Skip to 1 minute and 13 seconds Whether you’re applying for undergraduate or postgraduate study, describe how your interest and knowledge in this subject has developed so far, and give examples of related coursework that you’ve enjoyed and excelled at. Provide convincing examples of how you can match the course specification. This is your chance to demonstrate your relevant skills and knowledge by completing projects, writing essays, or making presentations, which will help you to be successful on the course. Skills could also include communication, teamworking, problem solving, and other things. Also include the skills you’ve gained through work experience, volunteering, work shadowing, or through memberships of clubs and societies. Many of these will be really relevant to your application. Think about your future career plans and goals.
Skip to 2 minutes and 4 seconds Although you don’t need to be too specific, try to think how the course really will help you. It will demonstrate your commitment to do well in your studies. Make sure your goals are realistic and you’ve given them careful consideration, providing evidence of what has inspired you. If you have the space, set out other experiences that you think are of interest. For example, you might write about your interests or leisure activities not necessarily relevant to the course, but where you’ve gained some great skills and experience. End your statement with a positive and lasting impression. You could re-emphasise your motivation and commitment to the course. Or provide a relevant and memorable fact about yourself, something that admissions tutors will remember you by.
Skip to 2 minutes and 50 seconds Make sure you write in plain English and check for spelling and grammar. Structure your statement with paragraphs so that it flows well. If it is difficult to follow, or you’ve left in spelling mistakes, the admissions tutor might not make you an offer.

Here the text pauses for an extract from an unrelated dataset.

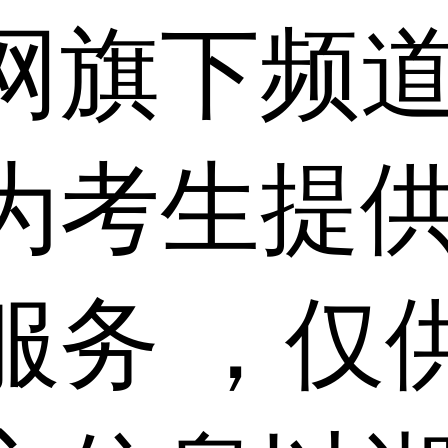
网旗下频
为考生提
服务 ，仅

Make sure you keep within the limits of the maximum number of words or lines of text. So don’t ramble or repeat yourself. Finally, make sure you proofread your statement and get someone else to look over it too. Once you’ve sent in your application, make sure you keep a copy. If you are invited to interview, you’ll need to look over it and remember what it was you wrote, so good luck.

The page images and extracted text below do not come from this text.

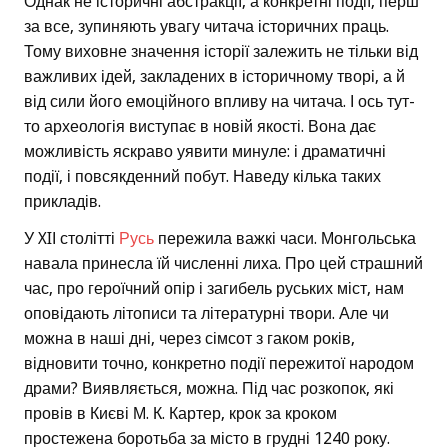
Однак не історичні абстракції, а конкретні події, перш
за все, зупиняють увагу читача історичних праць.
Тому виховне значення історії залежить не тільки від
важливих ідей, закладених в історичному творі, а й
від сили його емоційного впливу на читача. І ось тут-
то археологія виступає в новій якості. Вона дає
можливість яскраво уявити минуле: і драматичні
події, і повсякденний побут. Наведу кілька таких
прикладів.
У XIІ столітті
Русь
пережила важкі часи. Монгольська
навала принесла їй численні лиха. Про цей страшний
час, про героїчний опір і загибель руських міст, нам
оповідають літописи та літературні твори. Але чи
можна в наші дні, через сімсот з гаком років,
відновити точно, конкретно події пережитої народом
драми? Виявляється, можна. Під час розкопок, які
провів в Києві М. К. Картер, крок за кроком
простежена боротьба за місто в грудні 1240 року.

Personal statements for courses
Personal statements can be one of the most daunting aspects of an application form as you need to write about yourself, your interests and motivation. These can be a part of a job or course application so we’ll look at both situations in turn starting with convincing an admissions tutor that you are the right person for the course and moving on to job applications in the next step.
Applying through UCAS
In the UK, prospective students usually apply for higher education courses through UCAS (Universities and Colleges Admissions Service) and can list up to five institutions. If you are applying through UCAS (or a system similar to it), you don’t need to name the institutions in your statement or describe why you would like to study at one in particular. Instead, state why you really like the subject, how your interest in it has developed and provide examples of course work that you have enjoyed and excelled at.
Applying to an individual institution
If you are applying directly to an institution (perhaps for a postgraduate course or professional training), you can state why you want to study there.
- Does it have a reputation in your field?
- Is the mode of study appealing?
- Are there specific academics or teachers you wish to work with?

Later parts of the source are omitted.